● **Data in this exercise**
────────
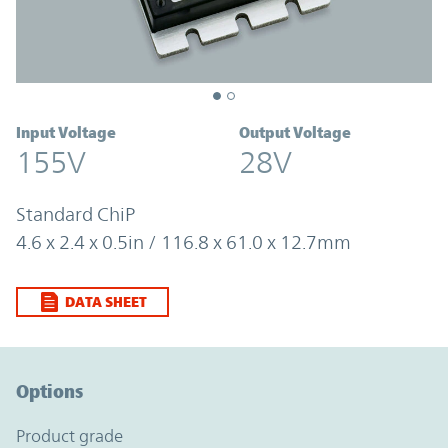
Input Voltage
Output Voltage
155V
28V
Standard ChiP
4.6 x 2.4 x 0.5in / 116.8 x 61.0 x 12.7mm
DATA SHEET
Option Graph Section
Options
product grade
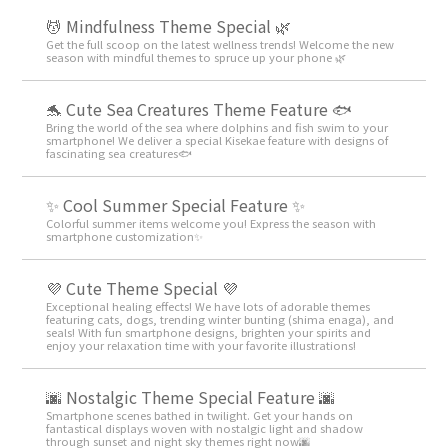
💆 Mindfulness Theme Special 🌿
Get the full scoop on the latest wellness trends! Welcome the new
season with mindful themes to spruce up your phone 🌿
🐬 Cute Sea Creatures Theme Feature 🐟
Bring the world of the sea where dolphins and fish swim to your
smartphone! We deliver a special Kisekae feature with designs of
fascinating sea creatures🐟
✨ Cool Summer Special Feature ✨
Colorful summer items welcome you! Express the season with
smartphone customization✨
💜 Cute Theme Special 💜
Exceptional healing effects! We have lots of adorable themes
featuring cats, dogs, trending winter bunting (shima enaga), and
seals! With fun smartphone designs, brighten your spirits and
enjoy your relaxation time with your favorite illustrations!
🌆 Nostalgic Theme Special Feature 🌆
Smartphone scenes bathed in twilight. Get your hands on
fantastical displays woven with nostalgic light and shadow
through sunset and night sky themes right now🌆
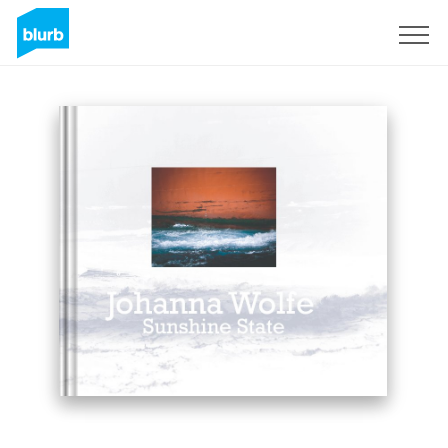
Sign Up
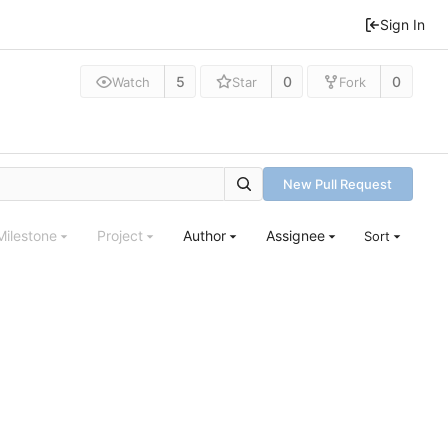
Sign In
5
0
0
Watch
Star
Fork
New Pull Request
Milestone
Project
Author
Assignee
Sort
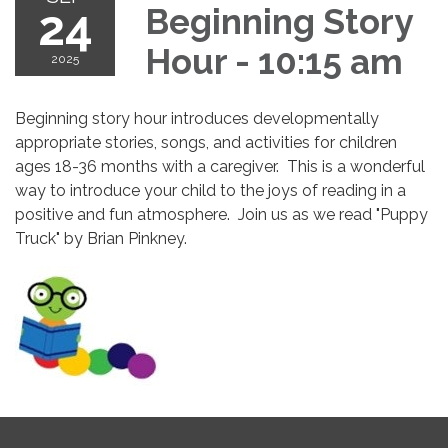
24
Beginning Story
Hour - 10:15 am
2025
Beginning story hour introduces developmentally
appropriate stories, songs, and activities for children
ages 18-36 months with a caregiver. This is a wonderful
way to introduce your child to the joys of reading in a
positive and fun atmosphere. Join us as we read "Puppy
Truck" by Brian Pinkney.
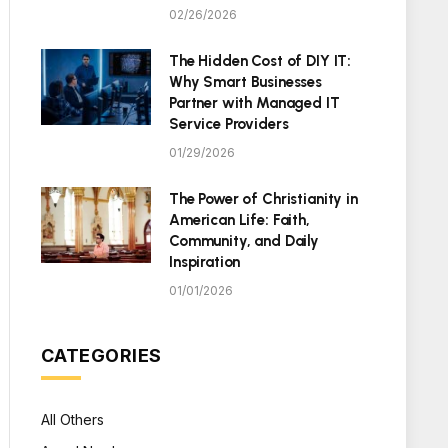
02/26/2026
The Hidden Cost of DIY IT:
Why Smart Businesses
Partner with Managed IT
Service Providers
01/29/2026
The Power of Christianity in
American Life: Faith,
Community, and Daily
Inspiration
01/01/2026
CATEGORIES
All Others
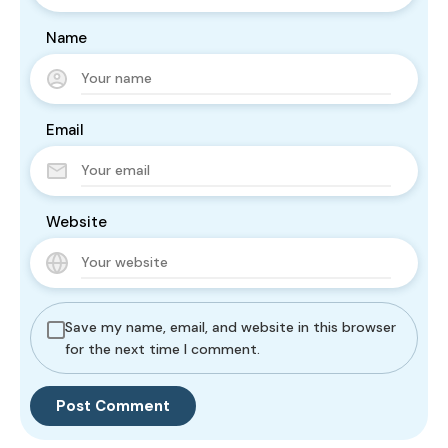
Name
Email
Website
Save my name, email, and website in this browser
for the next time I comment.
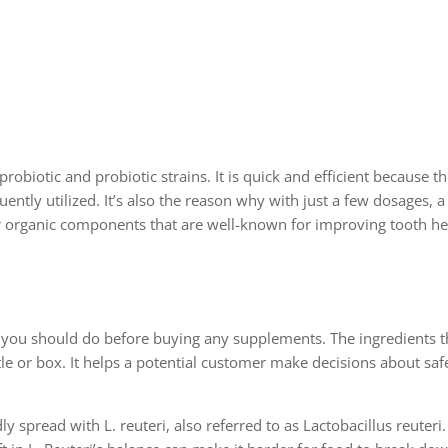
probiotic and probiotic strains. It is quick and efficient because 
uently utilized. It’s also the reason why with just a few dosages, 
er organic components that are well-known for improving tooth he
s you should do before buying any supplements. The ingredients 
e or box. It helps a potential customer make decisions about saf
y spread with L. reuteri, also referred to as Lactobacillus reuteri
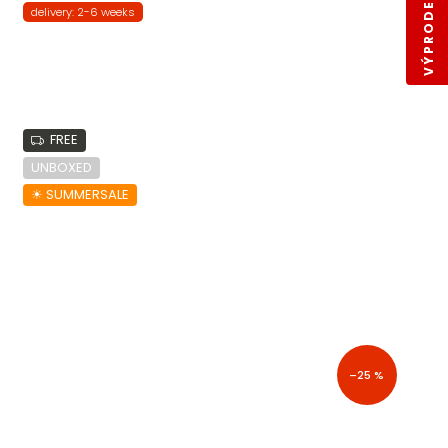
VÝPRODEJ SKLADŮ
delivery: 2-6 weeks
FREE
UNBOXED
☀︎ SUMMERSALE
–25 %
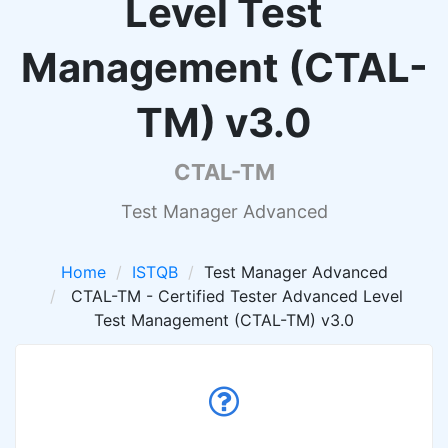
Level Test
Management (CTAL-
TM) v3.0
CTAL-TM
Test Manager Advanced
Home
ISTQB
Test Manager Advanced
CTAL-TM - Certified Tester Advanced Level
Test Management (CTAL-TM) v3.0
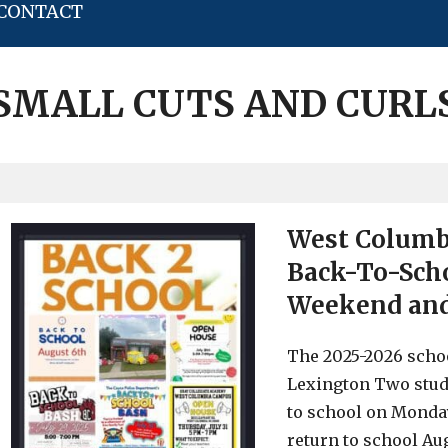
CONTACT
SMALL CUTS AND CURL
West Columbi
Back-To-Scho
Weekend and 
The 2025-2026 scho
Lexington Two stud
to school on Monday
return to school Aug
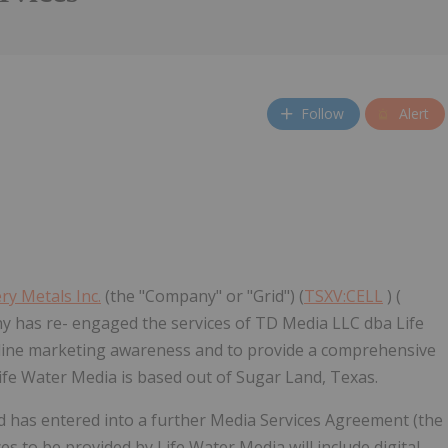
Follow
Alert
ry Metals Inc.
(the "Company" or "Grid") (
TSXV:CELL
) (
 has re- engaged the services of TD Media LLC dba Life
nline marketing awareness and to provide a comprehensive
fe Water Media is based out of Sugar Land, Texas.
 has entered into a further Media Services Agreement (the
 to be provided by Life Water Media will include digital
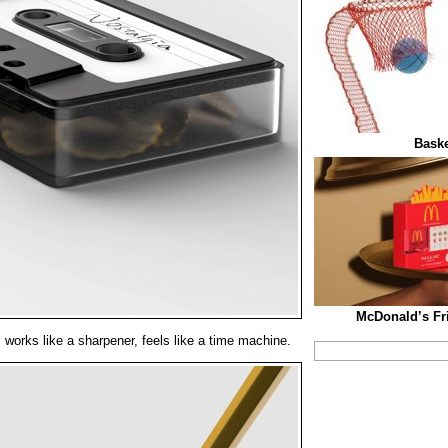
Baske
McDonald’s Fri
 works like a sharpener, feels like a time machine.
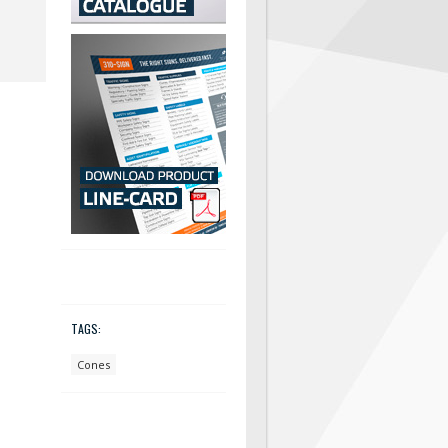
TAGS:
Cones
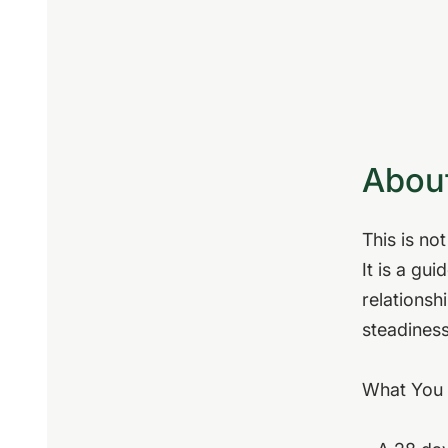
About
This is no
It is a gu
relationsh
steadiness
What You 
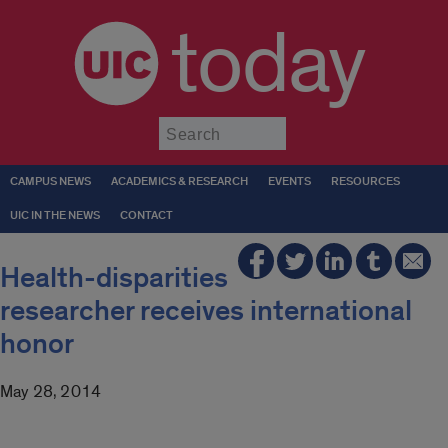
today
Submit
CAMPUS NEWS
ACADEMICS & RESEARCH
EVENTS
RESOURCES
UIC IN THE NEWS
CONTACT
Health-disparities
researcher receives international
honor
May 28, 2014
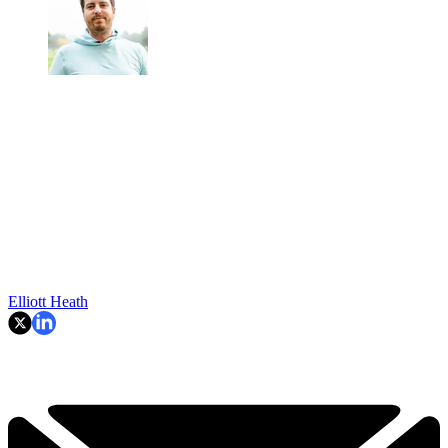
Elliott Heath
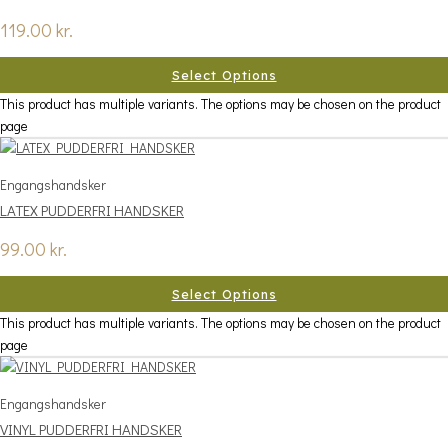
119.00
kr.
Select Options
This product has multiple variants. The options may be chosen on the product
page
Engangshandsker
LATEX PUDDERFRI HANDSKER
99.00
kr.
Select Options
This product has multiple variants. The options may be chosen on the product
page
Engangshandsker
VINYL PUDDERFRI HANDSKER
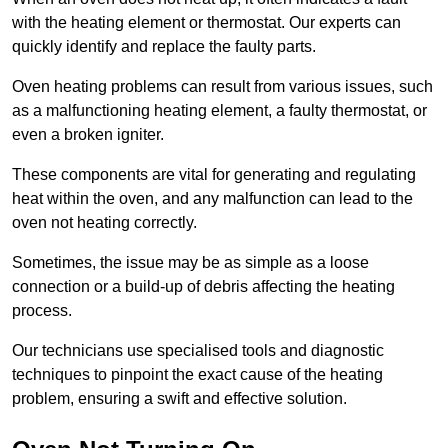
with the heating element or thermostat. Our experts can
quickly identify and replace the faulty parts.
Oven heating problems can result from various issues, such
as a malfunctioning heating element, a faulty thermostat, or
even a broken igniter.
These components are vital for generating and regulating
heat within the oven, and any malfunction can lead to the
oven not heating correctly.
Sometimes, the issue may be as simple as a loose
connection or a build-up of debris affecting the heating
process.
Our technicians use specialised tools and diagnostic
techniques to pinpoint the exact cause of the heating
problem, ensuring a swift and effective solution.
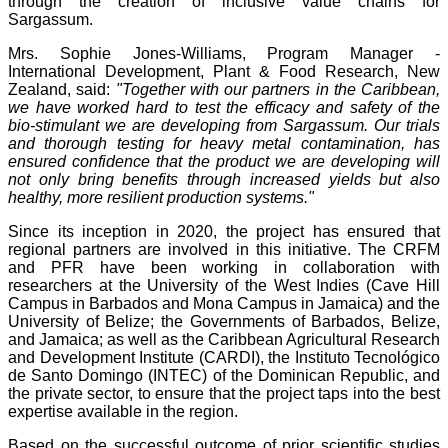
through the creation of inclusive value chains for
Sargassum.
Mrs. Sophie Jones-Williams, Program Manager -
International Development, Plant & Food Research, New
Zealand, said:
"Together with our partners in the Caribbean,
we have worked hard to test the efficacy and safety of the
bio-stimulant we are developing from Sargassum. Our trials
and thorough testing for heavy metal contamination, has
ensured confidence that the product we are developing will
not only bring benefits through increased yields but also
healthy, more resilient production systems."
Since its inception in 2020, the project has ensured that
regional partners are involved in this initiative. The CRFM
and PFR have been working in collaboration with
researchers at the University of the West Indies (Cave Hill
Campus in Barbados and Mona Campus in Jamaica) and the
University of Belize; the Governments of Barbados, Belize,
and Jamaica; as well as the Caribbean Agricultural Research
and Development Institute (CARDI), the Instituto Tecnológico
de Santo Domingo (INTEC) of the Dominican Republic, and
the private sector, to ensure that the project taps into the best
expertise available in the region.
Based on the successful outcome of prior scientific studies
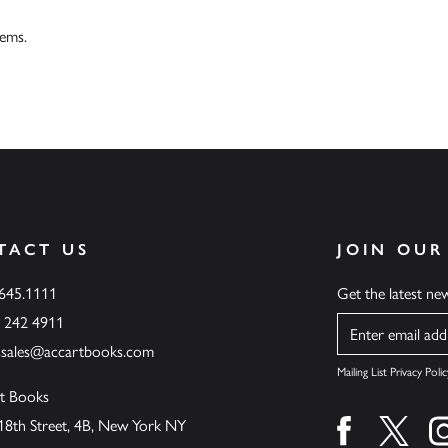
tems.
TACT US
JOIN OUR
.645.1111
Get the latest n
6 242 4911
Name
ssales@accartbooks.com
Mailing List Privacy Polic
t Books
18th Street, 4B, New York NY
Find us on fa
Find u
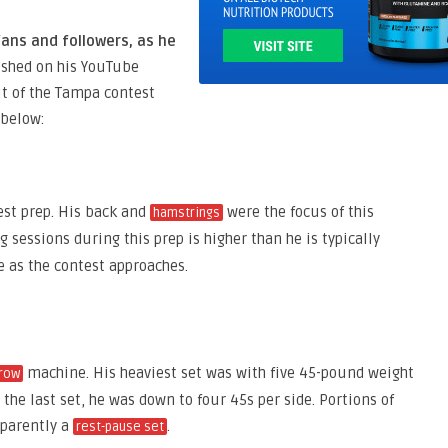
ans and followers, as he
ished on his YouTube
t of the Tampa contest
 below:
est prep. His back and
were the focus of this
hamstrings
ng sessions during this prep is higher than he is typically
 as the contest approaches.
machine. His heaviest set was with five 45-pound weight
row
the last set, he was down to four 45s per side. Portions of
pparently a
.
rest-pause set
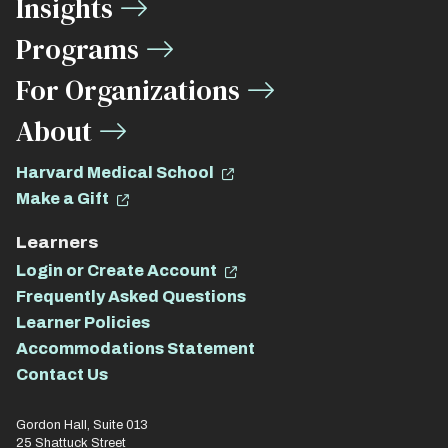
Insights
Links
Programs
For Organizations
About
Harvard Medical School
Make a Gift
Learners
Login or Create Account
Frequently Asked Questions
Learner Policies
Accommodations Statement
Contact Us
Gordon Hall, Suite 013
25 Shattuck Street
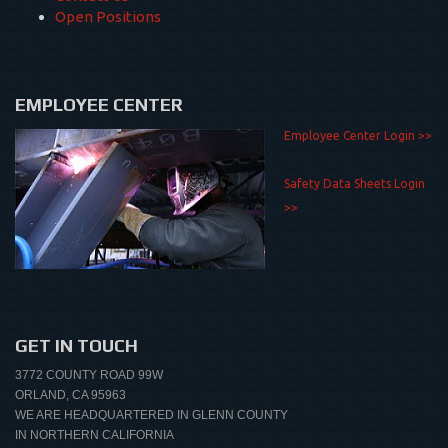
Open Positions
EMPLOYEE CENTER
Employee Center Login >>
Safety Data Sheets Login
>>
GET IN TOUCH
3772 COUNTY ROAD 99W
ORLAND, CA 95963
WE ARE HEADQUARTERED IN GLENN COUNTY
IN NORTHERN CALIFORNIA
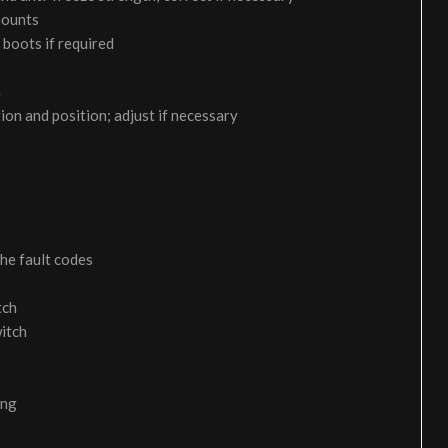
 mounts
 boots if required
m
on and position; adjust if necessary
the fault codes
tch
itch
ing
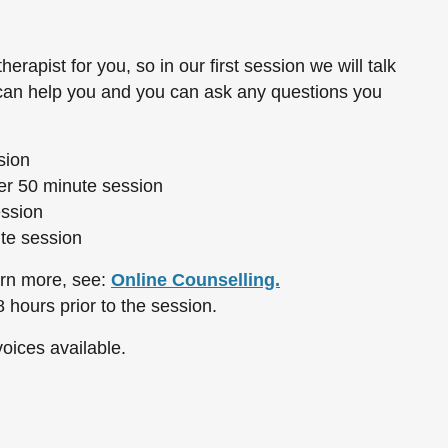
therapist for you, so in our first session we will talk
 can help you and you can ask any questions you
sion
r 50 minute session
ession
te session
arn more, see:
Online Counselling.
 hours prior to the session.
oices available.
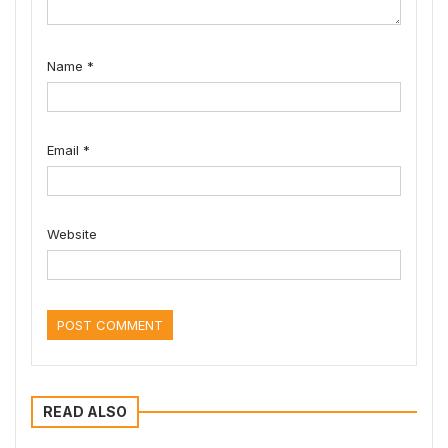
Name
*
Email
*
Website
READ ALSO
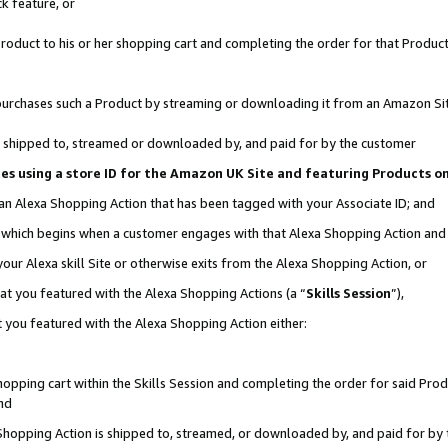
k feature, or
oduct to his or her shopping cart and completing the order for that Product no
er purchases such a Product by streaming or downloading it from an Amazon Si
 is shipped to, streamed or downloaded by, and paid for by the customer
ciates using a store ID for the Amazon UK Site and featuring Products 
 an Alexa Shopping Action that has been tagged with your Associate ID; and
n, which begins when a customer engages with that Alexa Shopping Action an
our Alexa skill Site or otherwise exits from the Alexa Shopping Action, or
hat you featured with the Alexa Shopping Actions (a “
Skills Session
”),
 you featured with the Alexa Shopping Action either:
pping cart within the Skills Session and completing the order for said Produc
nd
 Shopping Action is shipped to, streamed, or downloaded by, and paid for by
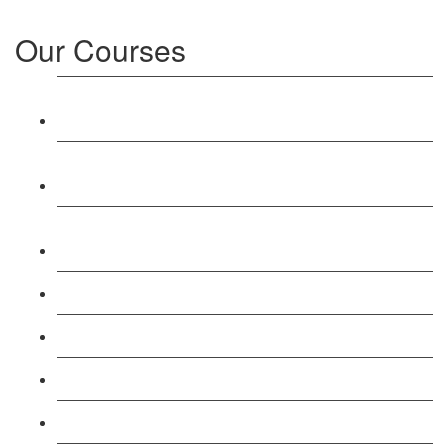
Our Courses
Level 3: Award in Education & Training (AET)
Course
Level 4: Certificate in Education & Training (CET)
Course
Level 5: Diploma in Education & Training (DET)
Course
Level 3: Teacher Training (PTLLS) Course
Level 4: Certificate in Teaching (CTLLS) Course
Level 5: Diploma in Teaching (DTLLS) Course
Level 3: Assessor (TAQA) Understanding Course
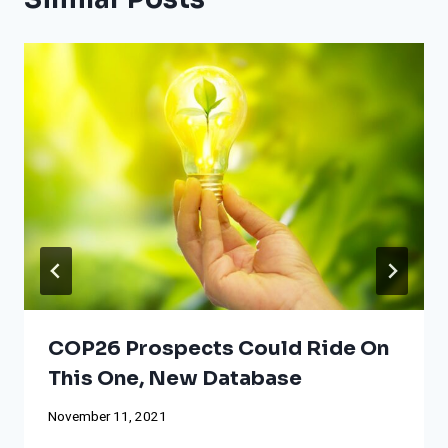
COP26 Prospects Could Ride On
This One, New Database
November 11, 2021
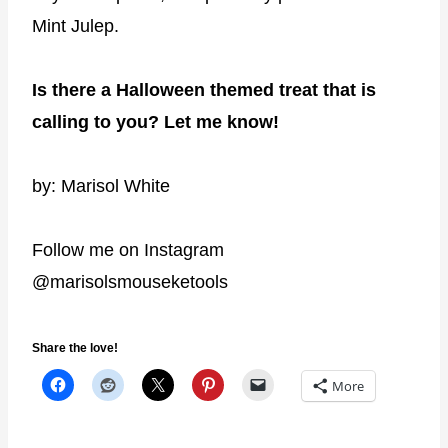
Mint Julep.
Is there a Halloween themed treat that is
calling to you? Let me know!
by: Marisol White
Follow me on Instagram
@marisolsmouseketools
Share the love!
More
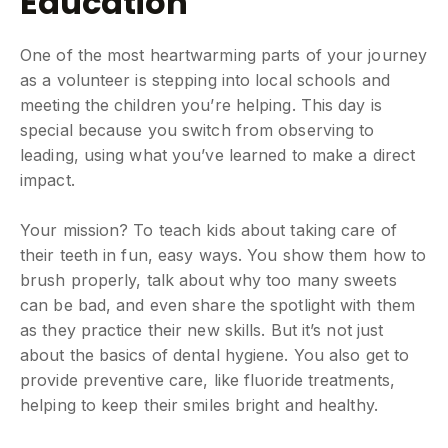
Education
One of the most heartwarming parts of your journey
as a volunteer is stepping into local schools and
meeting the children you’re helping. This day is
special because you switch from observing to
leading, using what you’ve learned to make a direct
impact.
Your mission? To teach kids about taking care of
their teeth in fun, easy ways. You show them how to
brush properly, talk about why too many sweets
can be bad, and even share the spotlight with them
as they practice their new skills. But it’s not just
about the basics of dental hygiene. You also get to
provide preventive care, like fluoride treatments,
helping to keep their smiles bright and healthy.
────────
● **Task to carry out**
Find the word "element" in the listing above, then copy each line where it turns up.

● **Output of the exercise**
with the heating element or thermostat. Our experts can
as a malfunctioning heating element, a faulty thermostat, or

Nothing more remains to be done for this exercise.